Matthew Continetti writes about President Biden’s failure to achieve one of his most important campaign promises.

Higher prices, a broken border, raging wars, violent campuses—is this what Joe Biden promised Americans four years ago?

Quite the opposite: In his 2020 convention address, Biden said that he would lead America away from Donald Trump and toward “a different path,” where “together” we would “take this chance to heal, to be reborn, to unite. A path of hope and light.”

Leave aside, for a moment, the garbled metaphors and syrupy language. Consider instead how far away America is from Biden’s gossamer vision. Here is a man who pledged a restoration of national unity and global tranquility if he became president. Not only has he failed to achieve his goals. His very policies put them out of reach. We were promised competence. We got chaos.

Back in 2015, Jeb Bush warned his fellow Republicans that his billionaire rival for the GOP presidential nomination was “a chaos candidate. And he’d be a chaos president.” Republican primary voters ignored him. Trump won the nomination and the presidency. His years in office were tumultuous, to say the least. Yet today’s electorate views the instability that Trump brought to Washington differently than the disorder that Biden unleashed at home and abroad. Once there was a single “chaos president.” Now there are two.
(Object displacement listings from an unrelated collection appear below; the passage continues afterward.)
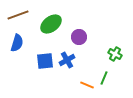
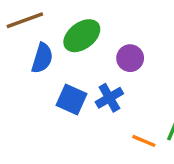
blue semicircle: (17, 43) -> (42, 58), moved
blue square: (45, 61) -> (71, 100), turned 30

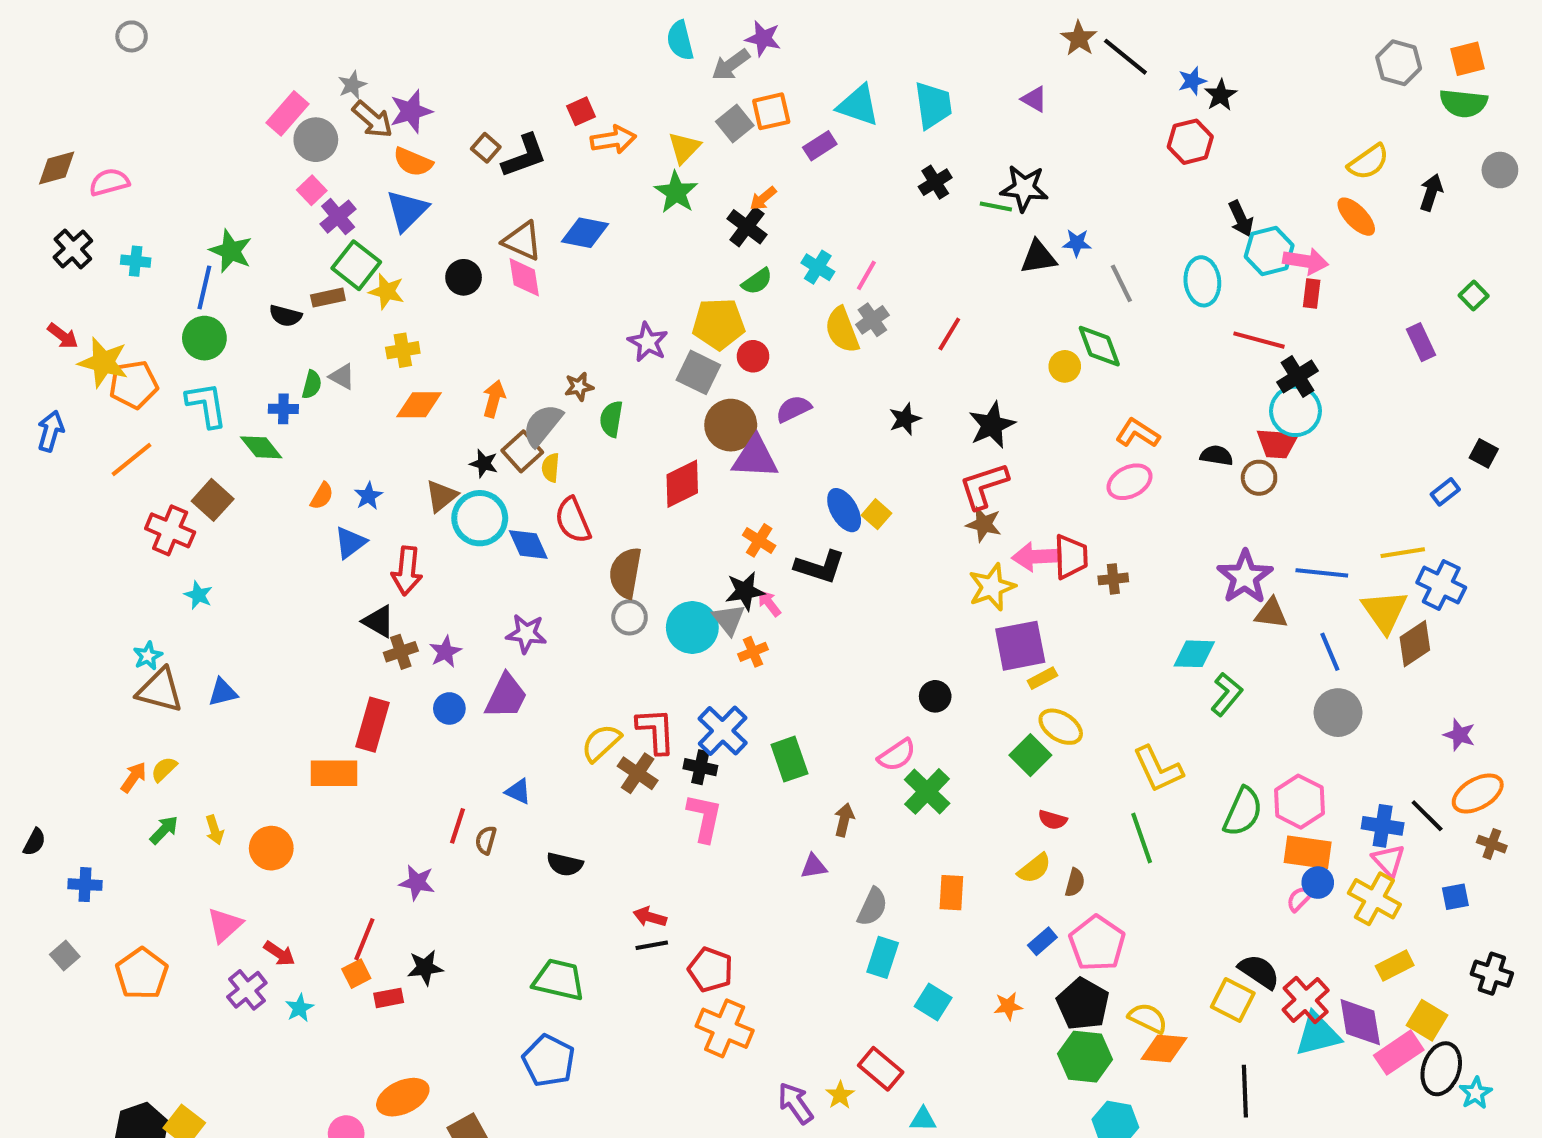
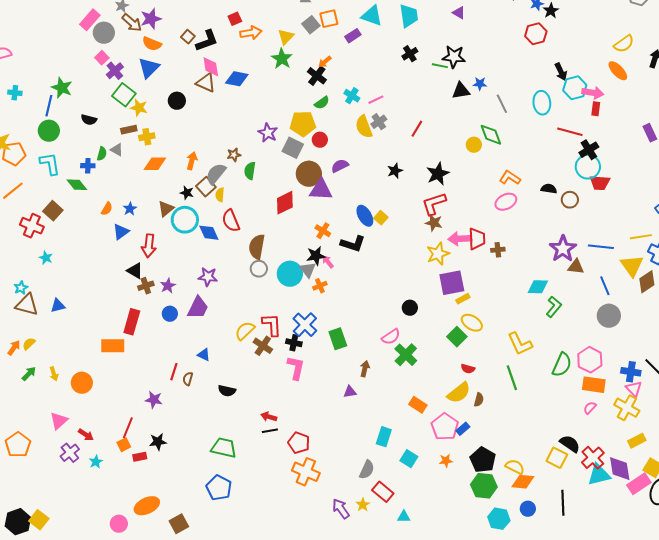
pink line: (866, 275) -> (376, 100), turned 35
pink diamond: (524, 277) -> (211, 67), moved
brown rectangle: (328, 298) -> (129, 130), moved
red trapezoid: (1277, 443) -> (600, 183), moved
yellow semicircle: (1034, 868) -> (459, 393), size x1.4
blue circle: (1318, 883) -> (528, 509), moved
orange rectangle: (951, 893) -> (418, 405), turned -60
gray semicircle: (872, 907) -> (367, 470), moved
pink pentagon: (1097, 943) -> (445, 427), moved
My colleague at Commentary magazine, Abe Greenwald, points out that the past three-and-a-half years have seen a whittling away of the arguments Biden used against Trump. Biden said Trump and his family business was corrupt—only to find himself embroiled in his own family scandal. Biden flogged Trump’s mishandling of classified presidential records—only to have a special counsel investigate him for a similar offense. Biden described Trump as a sower of discord—only to preside over an America coming apart.